*MATERIAL SUPPLIED:*
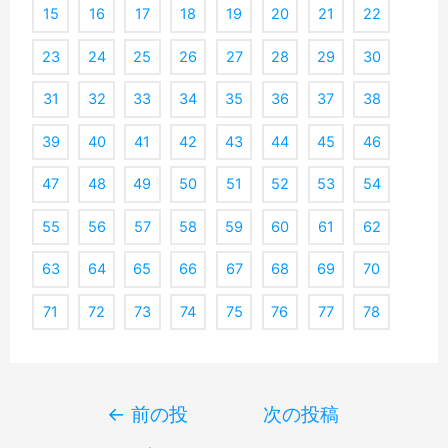
15
16
17
18
19
20
21
22
23
24
25
26
27
28
29
30
31
32
33
34
35
36
37
38
39
40
41
42
43
44
45
46
47
48
49
50
51
52
53
54
55
56
57
58
59
60
61
62
63
64
65
66
67
68
69
70
71
72
73
74
75
76
77
78
Post
←
前の投
次の投稿
navigation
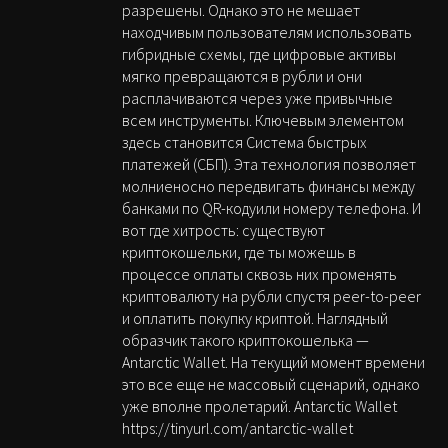
разрешены. Однако это не мешает
находчивым пользователям использовать
гибридные схемы, где цифровые активы
мягко превращаются в рубли и они
расплачиваются через уже привычные
всем инструменты. Ключевым элементом
здесь становится Система быстрых
платежей (СБП). Эта технология позволяет
молниеносно передвигать финансы между
банками по QR-кодуили номеру телефона. И
вот где хитрость: существуют
криптокошельки, где ты можешь в
процессе оплаты сквозь них променять
криптовалюту на рубли спустя peer-to-peer
и оплатить покупку криптой. Наглядный
образчик такого криптокошелька —
Antarctic Wallet. На текущий момент времени
это все еще не массовый сценарий, однако
уже вполне пролетарий. Antarctic Wallet
https://tinyurl.com/antarctic-wallet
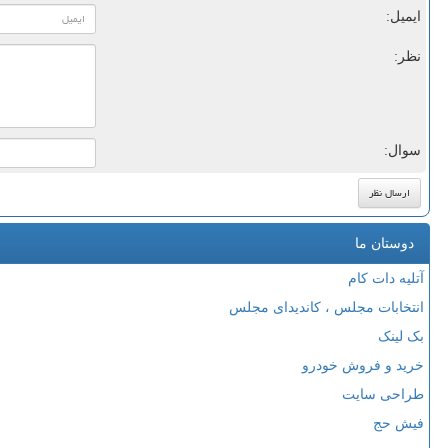
ایمیل:
نظر:
سوال:
دوستان ما
آتلیه دات کام
انتخابات مجلس ، کاندیدای مجلس
بک لینک
خرید و فروش خودرو
طراحی سایت
فیش حج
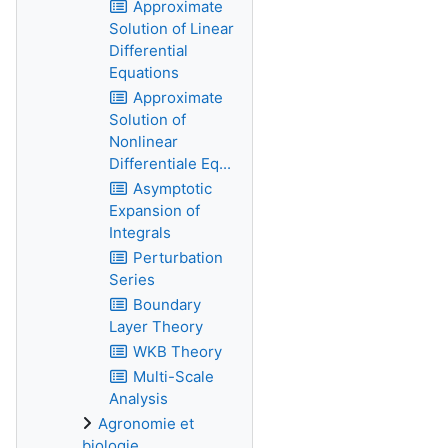
Approximate
Solution of Linear
Differential
Equations
Approximate
Solution of
Nonlinear
Differentiale Eq...
Asymptotic
Expansion of
Integrals
Perturbation
Series
Boundary
Layer Theory
WKB Theory
Multi-Scale
Analysis
Agronomie et
biologie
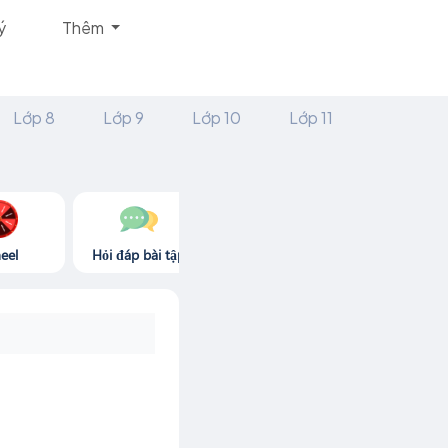
ý
Thêm
Lớp 8
Lớp 9
Lớp 10
Lớp 11
eel
Hỏi đáp bài tập
Góc thư giãn
Game365.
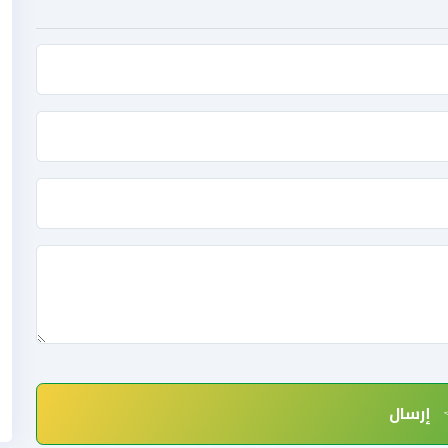
إرسال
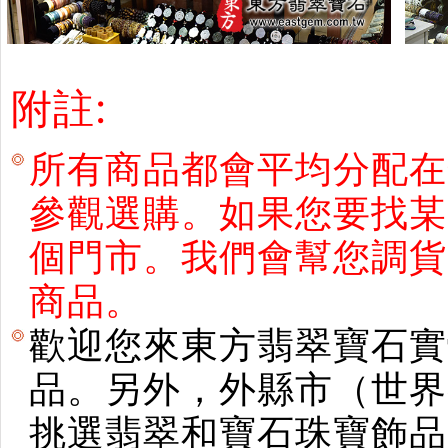
附註:
所有商品都會平均分配在
參觀選購。如果您要找某
個門市。我們會幫您調貨
商品。
歡迎您來東方翡翠寶石實
品。另外，外縣市（世界
挑選翡翠和寶石珠寶飾品。使用E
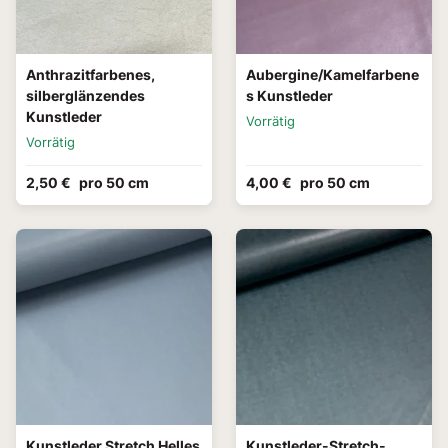
Anthrazitfarbenes,
Aubergine/Kamelfarbene
silberglänzendes
s Kunstleder
Kunstleder
Vorrätig
Vorrätig
2,50 €
pro 50 cm
4,00 €
pro 50 cm
Kunstleder Stretch Helles
Kunstleder-Stretch-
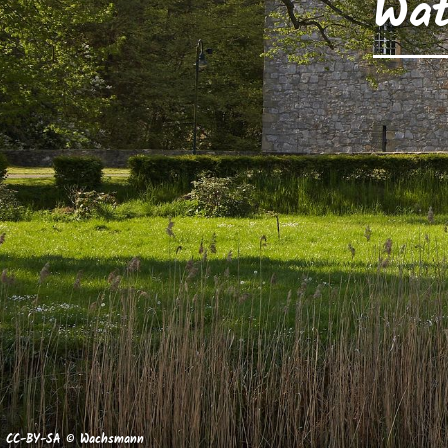
Wat
CC-BY-SA © Wachsmann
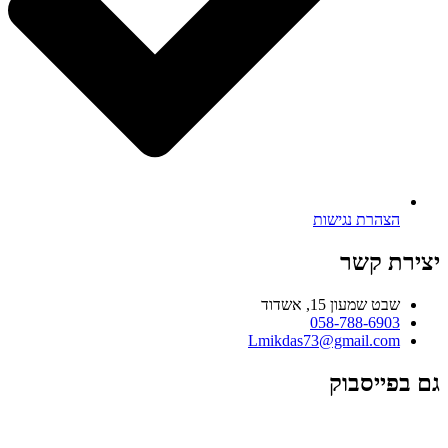
הצהרת נגישות
יצירת קשר
שבט שמעון 15, אשדוד
058-788-6903
Lmikdas73@gmail.com
גם בפייסבוק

*EXERCISE BRIEF:*
Reproduce all entries above exactly, minus the images.

*ANSWER FOR THE TASK:*
15
16
17
18
19
20
21
22
23
24
25
26
27
28
29
30
31
32
33
34
35
36
37
38
39
40
41
42
43
44
45
46
47
48
49
50
51
52
53
54
55
56
57
58
59
60
61
62
63
64
65
66
67
68
69
70
71
72
73
74
75
76
77
78
Post
←
前の投
次の投稿
navigation
разрешены. Однако это не мешает
находчивым пользователям использовать
гибридные схемы, где цифровые активы
мягко превращаются в рубли и они
расплачиваются через уже привычные
всем инструменты. Ключевым элементом
здесь становится Система быстрых
платежей (СБП). Эта технология позволяет
молниеносно передвигать финансы между
банками по QR-кодуили номеру телефона. И
вот где хитрость: существуют
криптокошельки, где ты можешь в
процессе оплаты сквозь них променять
криптовалюту на рубли спустя peer-to-peer
и оплатить покупку криптой. Наглядный
образчик такого криптокошелька —
Antarctic Wallet. На текущий момент времени
это все еще не массовый сценарий, однако
уже вполне пролетарий. Antarctic Wallet
https://tinyurl.com/antarctic-wallet
ایمیل:
نظر:
سوال:
دوستان ما
آتلیه دات کام
انتخابات مجلس ، کاندیدای مجلس
بک لینک
خرید و فروش خودرو
طراحی سایت
فیش حج
Approximate
Solution of Linear
Differential
Equations
Approximate
Solution of
Nonlinear
Differentiale Eq...
Asymptotic
Expansion of
Integrals
Perturbation
Series
Boundary
Layer Theory
WKB Theory
Multi-Scale
Analysis
Agronomie et
biologie
ý
Thêm
Lớp 8
Lớp 9
Lớp 10
Lớp 11
eel
Hỏi đáp bài tập
Góc thư giãn
Game365.
إرسال
附註:
所有商品都會平均分配在
參觀選購。如果您要找某
個門市。我們會幫您調貨
商品。
歡迎您來東方翡翠寶石實
品。另外，外縣市（世界
挑選翡翠和寶石珠寶飾品。使用E
Anthrazitfarbenes,
Aubergine/Kamelfarbene
silberglänzendes
s Kunstleder
Kunstleder
Vorrätig
Vorrätig
2,50 €
pro 50 cm
4,00 €
pro 50 cm
Kunstleder Stretch Helles
Kunstleder-Stretch-
Wat
CC-BY-SA © Wachsmann
הצהרת נגישות
יצירת קשר
שבט שמעון 15, אשדוד
058-788-6903
Lmikdas73@gmail.com
גם בפייסבוק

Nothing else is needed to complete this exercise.